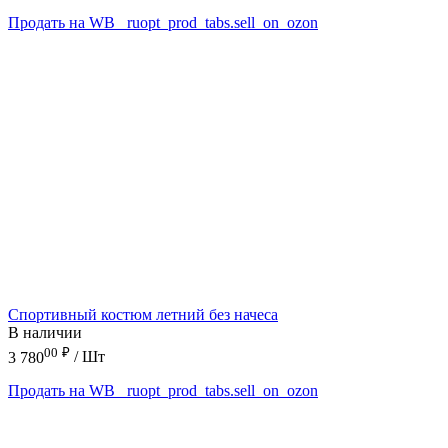
Продать на WB
_ruopt_prod_tabs.sell_on_ozon
Спортивный костюм летний без начеса
В наличии
00
₽
3 780
/ Шт
Продать на WB
_ruopt_prod_tabs.sell_on_ozon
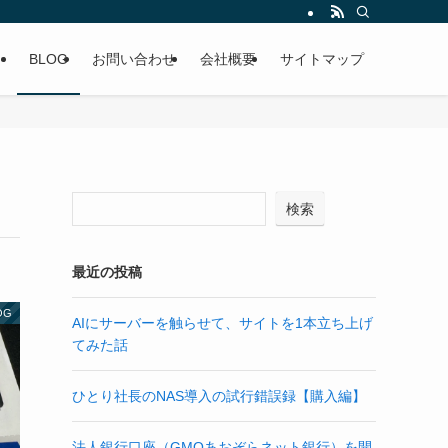
BLOG
お問い合わせ
会社概要
サイトマップ
検索
最近の投稿
OG
AIにサーバーを触らせて、サイトを1本立ち上げ
てみた話
ひとり社長のNAS導入の試行錯誤録【購入編】
法人銀行口座（GMOあおぞらネット銀行）を開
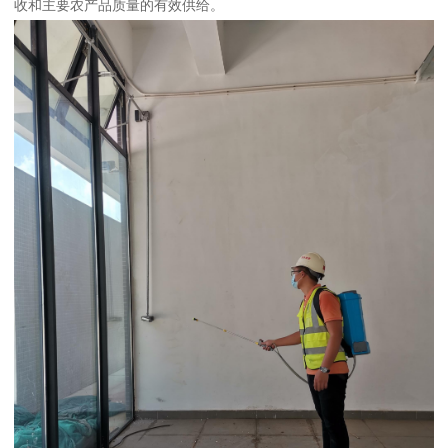
收和主要农产品质量的有效供给。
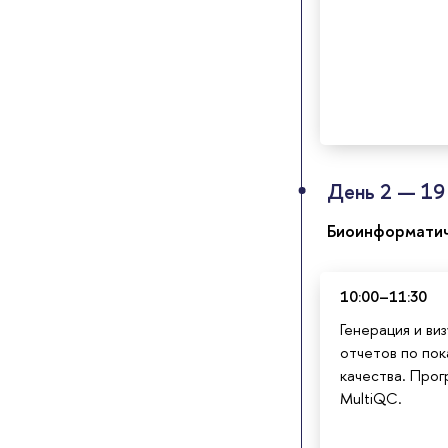
День 2 — 19 
Биоинформатич
10:00–11:30
Генерация и ви
отчетов по по
качества. Про
MultiQC.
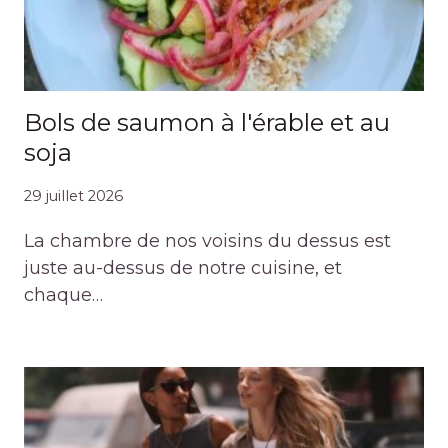
Bols de saumon à l'érable et au
soja
29 juillet 2026
La chambre de nos voisins du dessus est
juste au-dessus de notre cuisine, et
chaque…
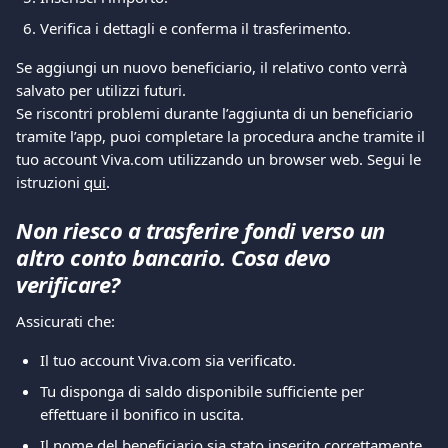
Verifica i dettagli e conferma il trasferimento.
Se aggiungi un nuovo beneficiario, il relativo conto verrà 
salvato per utilizzi futuri.
Se riscontri problemi durante l’aggiunta di un beneficiario 
tramite l’app, puoi completare la procedura anche tramite il 
tuo account Viva.com utilizzando un browser web. Segui le 
istruzioni 
qui
.
Non riesco a trasferire fondi verso un 
altro conto bancario. Cosa devo 
verificare?
Assicurati che:
Il tuo account Viva.com sia verificato.
Tu disponga di saldo disponibile sufficiente per 
effettuare il bonifico in uscita.
Il nome del beneficiario sia stato inserito correttamente.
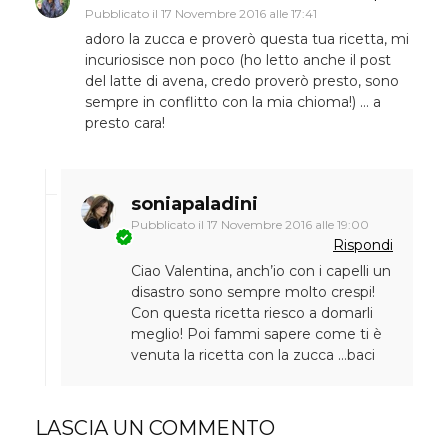
Pubblicato il
17 Novembre 2016 alle 17:41
adoro la zucca e proverò questa tua ricetta, mi
incuriosisce non poco (ho letto anche il post
del latte di avena, credo proverò presto, sono
sempre in conflitto con la mia chioma!) … a
presto cara!
soniapaladini
Pubblicato il
17 Novembre 2016 alle 19:00
Rispondi
Ciao Valentina, anch’io con i capelli un
disastro sono sempre molto crespi!
Con questa ricetta riesco a domarli
meglio! Poi fammi sapere come ti è
venuta la ricetta con la zucca …baci
LASCIA UN COMMENTO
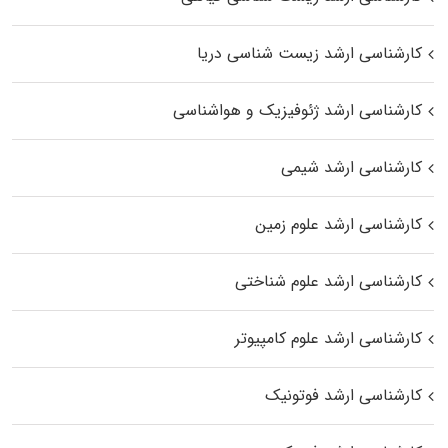
کارشناسی ارشد زیست‌ شناسی دریا
کارشناسی ارشد ژئوفیزیک و هواشناسی
کارشناسی ارشد شیمی
کارشناسی ارشد علوم زمین
کارشناسی ارشد علوم شناختی
کارشناسی ارشد علوم کامپیوتر
کارشناسی ارشد فوتونیک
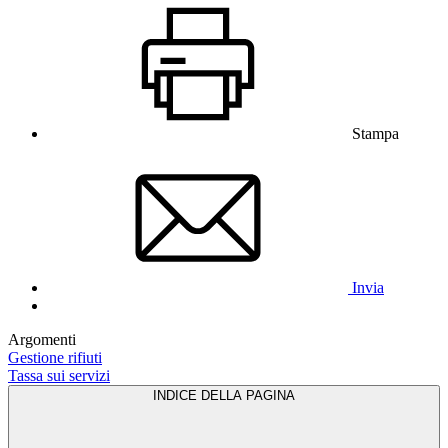
Stampa
Invia
Argomenti
Gestione rifiuti
Tassa sui servizi
INDICE DELLA PAGINA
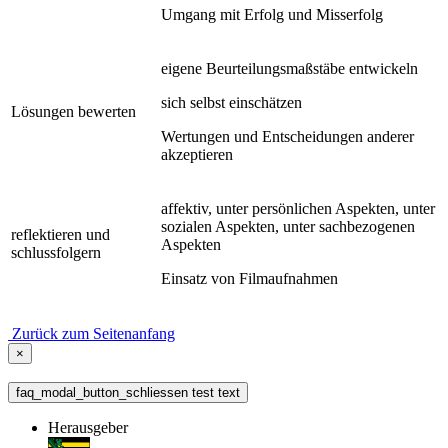
Umgang mit Erfolg und Misserfolg
eigene Beurteilungsmaßstäbe entwickeln
sich selbst einschätzen
Lösungen bewerten
Wertungen und Entscheidungen anderer
akzeptieren
affektiv, unter persönlichen Aspekten, unter
sozialen Aspekten, unter sachbezogenen
reflektieren und
Aspekten
schlussfolgern
Einsatz von Filmaufnahmen
Zurück zum Seitenanfang
×
faq_modal_button_schliessen test text
Herausgeber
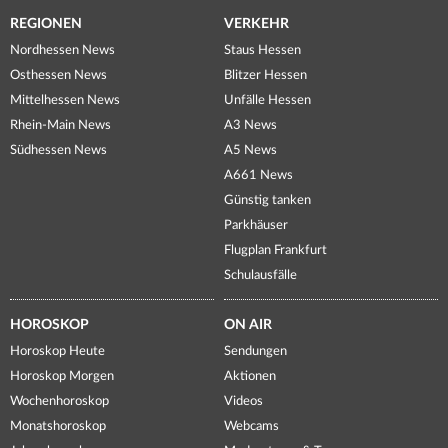
REGIONEN
VERKEHR
Nordhessen News
Staus Hessen
Osthessen News
Blitzer Hessen
Mittelhessen News
Unfälle Hessen
Rhein-Main News
A3 News
Südhessen News
A5 News
A661 News
Günstig tanken
Parkhäuser
Flugplan Frankfurt
Schulausfälle
HOROSKOP
ON AIR
Horoskop Heute
Sendungen
Horoskop Morgen
Aktionen
Wochenhoroskop
Videos
Monatshoroskop
Webcams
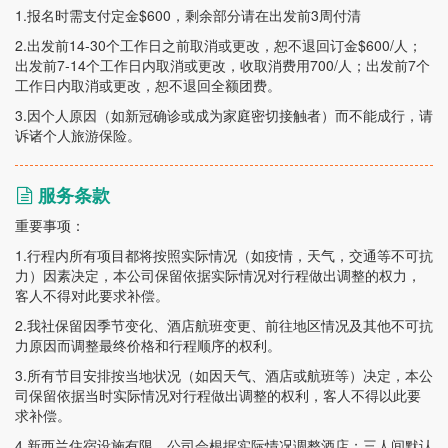
1.
报名时需支付定金
$600
，剩余部分请在出发前
3
周付清
2.
出发前
14-30
个工作日之前取消或更改，恕不退回订金
$600/
人；
出发前
7-14
个工作日内取消或更改，收取消费用7
00/
人；出发前
7
个
工作日内取消或更改，恕不退回全额团费。
3.
因个人原因（如新冠确诊或成为家庭密切接触者）而不能成行，请
诉诸个人旅游保险。
服务条款
重要事项：
1.
行程内所有项目都将按照实际情况（如疫情，天气，交通等不可抗
力）因素决定，本公司保留依据实际情况对行程做出调整的权力，
客人不得对此要求补偿。
2.
我社保留因季节变化、酒店航班变更、前往地区情况及其他不可抗
力原因而调整最终价格和行程顺序的权利。
3.
所有节目安排按当地状况（如因天气、酒店或航班等）决定，本公
司保留依据当时实际情况对行程做出调整的权利，客人不得以此要
求补偿。
4.
新西兰住宿设施有限，公司会根据实际情况调整酒店；三人间默认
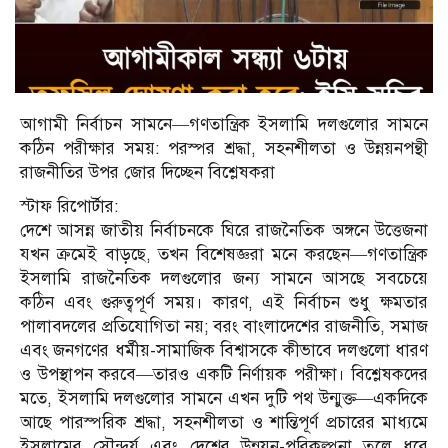
আগামী নির্বাচন সামনে—গণতান্ত্রিক ইসলামি দলগুলোর সামনে
কঠিন পরীক্ষার সময়: পরস্পর শ্রদ্ধা, সহনশীলতা ও উন্নয়নপন্থী
রাজনীতির উপর জোর দিচ্ছেন বিশ্লেষকরা
স্টাফ রিপোর্টার:
দেশে আসন্ন জাতীয় নির্বাচনকে ঘিরে রাজনৈতিক অঙ্গনে উত্তেজনা
যখন ক্রমেই বাড়ছে, তখন বিশেষজ্ঞরা মনে করছেন—গণতান্ত্রিক
ইসলামি রাজনৈতিক দলগুলোর জন্য সামনে আসছে সবচেয়ে
কঠিন এবং গুরুত্বপূর্ণ সময়। কারণ, এই নির্বাচন শুধু ক্ষমতার
পালাবদলের প্রতিযোগিতা নয়; বরং বাংলাদেশের রাজনীতি, সমাজ
এবং জনগণের ধর্মীয়-সামাজিক বিশ্বাসকে কীভাবে দলগুলো ধারণ
ও উপস্থাপন করবে—তারও একটি নির্ণায়ক পরীক্ষা। বিশ্লেষকদের
মতে, ইসলামি দলগুলোর সামনে এখন দুটি পথ উন্মুক্ত—একদিকে
আছে পারস্পরিক শ্রদ্ধা, সহনশীলতা ও শান্তিপূর্ণ প্রচারের মাধ্যমে
ইসলামের সৌন্দর্য এবং দেশের উন্নয়ন-পরিকল্পনা তুলে ধরে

## What you are asked to do
Search the lines above for the string "ارشد" and copy each line that has it.

## Final answer
کارشناسی ارشد زیست‌ شناسی دریا
کارشناسی ارشد ژئوفیزیک و هواشناسی
کارشناسی ارشد شیمی
کارشناسی ارشد علوم زمین
کارشناسی ارشد علوم شناختی
کارشناسی ارشد علوم کامپیوتر
کارشناسی ارشد فوتونیک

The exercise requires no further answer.